** TASK TO CARRY OUT **
Below are entries to be transcribed exactly; exclude the pictures from the copy.

[Collection entries]

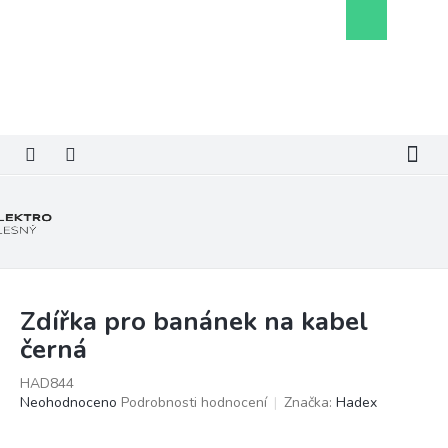
Přejít
Nákupní
na
košík
obsah
Zdířka pro banánek na kabel
černá
HAD844
Průměrné
Neohodnoceno
Podrobnosti hodnocení
Značka:
Hadex
hodnocení
produktu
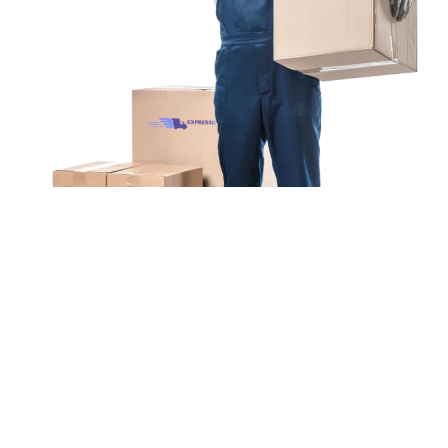
Unsere Mission
Ihr Umzug von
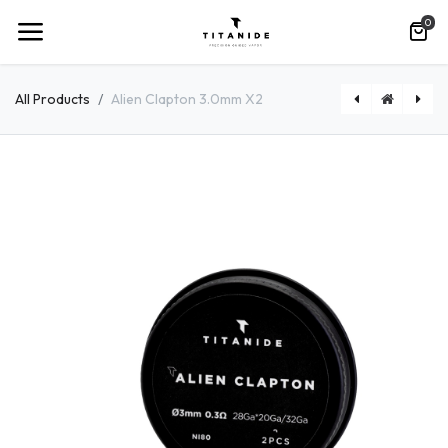
0
All Products
Alien Clapton 3.0mm X2
[TITCOILX2FC02] Fused Clapton 3.0mm X2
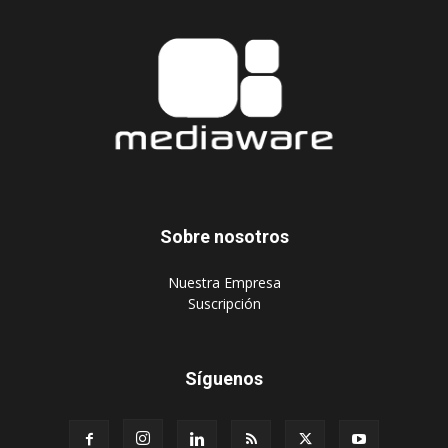
Sobre nosotros
‎Nuestra Empresa
‎Suscripción
Síguenos
Publique aquí
Suscripción Agencias
Políticas de privacidad
© 2024 Mediaware Marketing. Todos los derechos reservados.
Desarrollado por Mediaware.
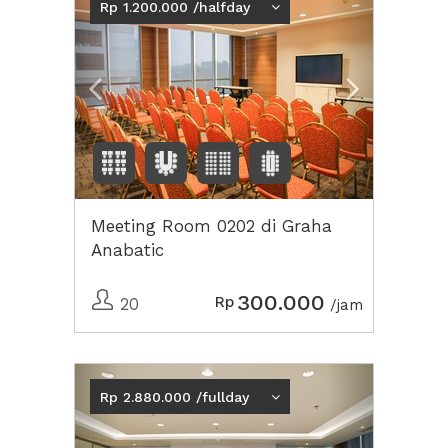
Rp 1.200.000 /halfday
Meeting Room 0202 di Graha
Anabatic
300.000
Rp
20
/jam
Previous
Next2
Rp 2.880.000 /fullday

** RESPONSE BOX **
Přejít
Nákupní
na
košík
obsah
Zdířka pro banánek na kabel
černá
HAD844
Průměrné
Neohodnoceno
Podrobnosti hodnocení
Značka:
Hadex
hodnocení
produktu
Unsere Mission
Ihr Umzug von
0
All Products
Alien Clapton 3.0mm X2
[TITCOILX2FC02] Fused Clapton 3.0mm X2
Sobre nosotros
‎Nuestra Empresa
‎Suscripción
Síguenos
Publique aquí
Suscripción Agencias
Políticas de privacidad
© 2024 Mediaware Marketing. Todos los derechos reservados.
Desarrollado por Mediaware.
Rp 1.200.000 /halfday
Meeting Room 0202 di Graha
Anabatic
300.000
Rp
20
/jam
Previous
Next2
Rp 2.880.000 /fullday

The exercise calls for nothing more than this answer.